### Your instructions
Retype the entries below exactly, and keep every picture out of your version.
==================================================
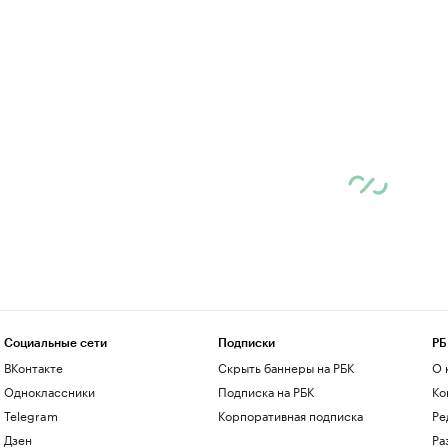
Социальные сети
Подписки
РБ
ВКонтакте
Скрыть баннеры на РБК
О 
Одноклассники
Подписка на РБК
Ко
Telegram
Корпоративная подписка
Ре
Дзен
Ра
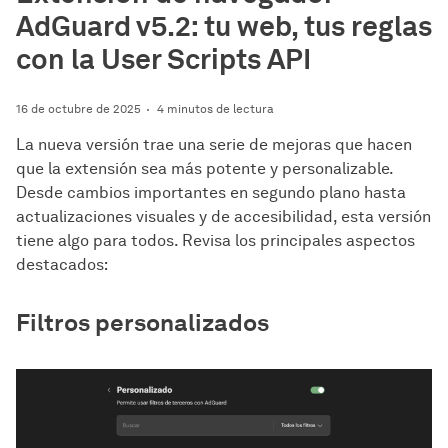
AdGuard v5.2: tu web, tus reglas
con la User Scripts API
16 de octubre de 2025
4 minutos de lectura
La nueva versión trae una serie de mejoras que hacen
que la extensión sea más potente y personalizable.
Desde cambios importantes en segundo plano hasta
actualizaciones visuales y de accesibilidad, esta versión
tiene algo para todos. Revisa los principales aspectos
destacados:
Filtros personalizados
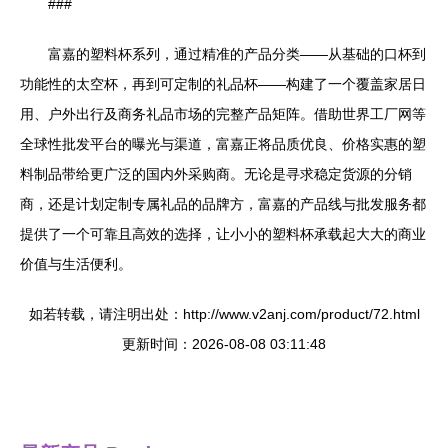
###
富嘉的塑料杯系列，通过精准的产品分类——从基础的口杯到
功能性的太空杯，再到可定制的礼品杯——构建了一个覆盖家居日
用、户外出行及商务礼品市场的完整产品矩阵。借助世界工厂网等
全球性批发平台的曝光与渠道，富嘉正将品质优良、价格实惠的塑
料制品带给更广泛的国内外采购商。无论是寻求稳定货源的分销
商，还是计划定制专属礼品的品牌方，富嘉的产品线与批发服务都
提供了一个可靠且高效的选择，让小小的塑料杯承载起大大的商业
价值与生活便利。
如若转载，请注明出处：http://www.v2anj.com/product/72.html
更新时间：2026-08-08 03:11:48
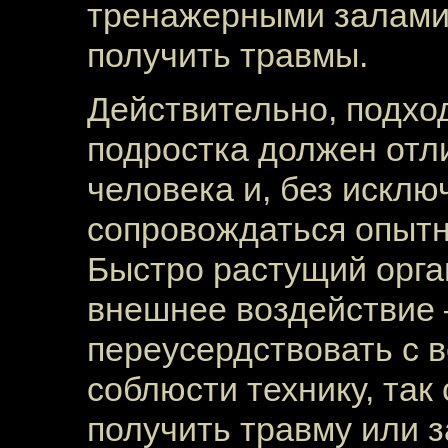
тренажерными залами, 
получить травмы.
Действительно, подход
подростка должен отл
человека и, без исклю
сопровождаться опыт
Быстро растущий орга
внешнее воздействие 
переусердствовать с 
соблюсти технику, так
получить травму или 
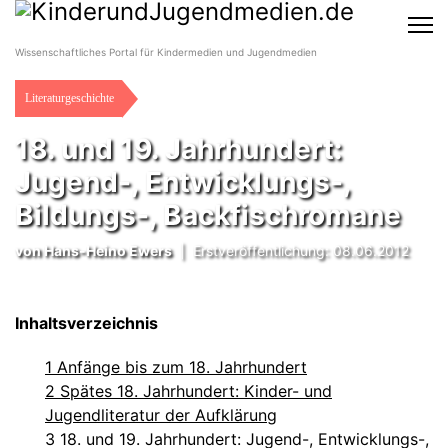
Wissenschaftliches Portal für Kindermedien und Jugendmedien
Literaturgeschichte
18. und 19. Jahrhundert:
Jugend-, Entwicklungs-,
Bildungs-, Backfischromane
von
Hans-Heino Ewers
|
Erstveröffentlichung: 08.06.2012
Inhaltsverzeichnis
1 Anfänge bis zum 18. Jahrhundert
2 Spätes 18. Jahrhundert: Kinder- und
Jugendliteratur der Aufklärung
3 18. und 19. Jahrhundert: Jugend-, Entwicklungs-,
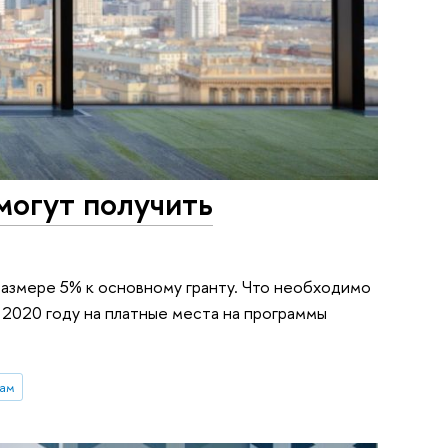
могут получить
азмере 5% к основному гранту. Что необходимо
2020 году на платные места на программы
там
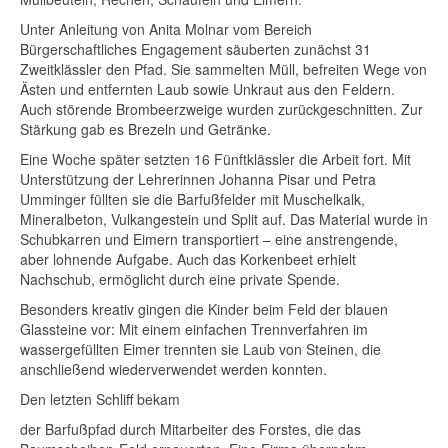
Unter Anleitung von Anita Molnar vom Bereich
Bürgerschaftliches Engagement säuberten zunächst 31
Zweitklässler den Pfad. Sie sammelten Müll, befreiten Wege von
Ästen und entfernten Laub sowie Unkraut aus den Feldern.
Auch störende Brombeerzweige wurden zurückgeschnitten. Zur
Stärkung gab es Brezeln und Getränke.
Eine Woche später setzten 16 Fünftklässler die Arbeit fort. Mit
Unterstützung der Lehrerinnen Johanna Pisar und Petra
Umminger füllten sie die Barfußfelder mit Muschelkalk,
Mineralbeton, Vulkangestein und Split auf. Das Material wurde in
Schubkarren und Eimern transportiert – eine anstrengende,
aber lohnende Aufgabe. Auch das Korkenbeet erhielt
Nachschub, ermöglicht durch eine private Spende.
Besonders kreativ gingen die Kinder beim Feld der blauen
Glassteine vor: Mit einem einfachen Trennverfahren im
wassergefüllten Eimer trennten sie Laub von Steinen, die
anschließend wiederverwendet werden konnten.
Den letzten Schliff bekam
der Barfußpfad durch Mitarbeiter des Forstes, die das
==================================================
### Answer space
Социальные сети
Подписки
РБ
ВКонтакте
Скрыть баннеры на РБК
О 
Одноклассники
Подписка на РБК
Ко
Telegram
Корпоративная подписка
Ре
Дзен
Ра
AdGuard v5.2: tu web, tus reglas
con la User Scripts API
16 de octubre de 2025
4 minutos de lectura
La nueva versión trae una serie de mejoras que hacen
que la extensión sea más potente y personalizable.
Desde cambios importantes en segundo plano hasta
actualizaciones visuales y de accesibilidad, esta versión
tiene algo para todos. Revisa los principales aspectos
destacados:
Filtros personalizados
###
富嘉的塑料杯系列，通过精准的产品分类——从基础的口杯到
功能性的太空杯，再到可定制的礼品杯——构建了一个覆盖家居日
用、户外出行及商务礼品市场的完整产品矩阵。借助世界工厂网等
全球性批发平台的曝光与渠道，富嘉正将品质优良、价格实惠的塑
料制品带给更广泛的国内外采购商。无论是寻求稳定货源的分销
商，还是计划定制专属礼品的品牌方，富嘉的产品线与批发服务都
提供了一个可靠且高效的选择，让小小的塑料杯承载起大大的商业
价值与生活便利。
如若转载，请注明出处：http://www.v2anj.com/product/72.html
更新时间：2026-08-08 03:11:48
тренажерными залами, 
получить травмы.
Действительно, подход
подростка должен отл
человека и, без исклю
сопровождаться опыт
Быстро растущий орга
внешнее воздействие 
переусердствовать с 
соблюсти технику, так
получить травму или 
Wissenschaftliches Portal für Kindermedien und Jugendmedien
Literaturgeschichte
18. und 19. Jahrhundert:
Jugend-, Entwicklungs-,
Bildungs-, Backfischromane
von
Hans-Heino Ewers
|
Erstveröffentlichung: 08.06.2012
Inhaltsverzeichnis
1 Anfänge bis zum 18. Jahrhundert
2 Spätes 18. Jahrhundert: Kinder- und
Jugendliteratur der Aufklärung
3 18. und 19. Jahrhundert: Jugend-, Entwicklungs-,
могут получить
азмере 5% к основному гранту. Что необходимо
2020 году на платные места на программы
там
Unter Anleitung von Anita Molnar vom Bereich
Bürgerschaftliches Engagement säuberten zunächst 31
Zweitklässler den Pfad. Sie sammelten Müll, befreiten Wege von
Ästen und entfernten Laub sowie Unkraut aus den Feldern.
Auch störende Brombeerzweige wurden zurückgeschnitten. Zur
Stärkung gab es Brezeln und Getränke.
Eine Woche später setzten 16 Fünftklässler die Arbeit fort. Mit
Unterstützung der Lehrerinnen Johanna Pisar und Petra
Umminger füllten sie die Barfußfelder mit Muschelkalk,
Mineralbeton, Vulkangestein und Split auf. Das Material wurde in
Schubkarren und Eimern transportiert – eine anstrengende,
aber lohnende Aufgabe. Auch das Korkenbeet erhielt
Nachschub, ermöglicht durch eine private Spende.
Besonders kreativ gingen die Kinder beim Feld der blauen
Glassteine vor: Mit einem einfachen Trennverfahren im
wassergefüllten Eimer trennten sie Laub von Steinen, die
anschließend wiederverwendet werden konnten.
Den letzten Schliff bekam
der Barfußpfad durch Mitarbeiter des Forstes, die das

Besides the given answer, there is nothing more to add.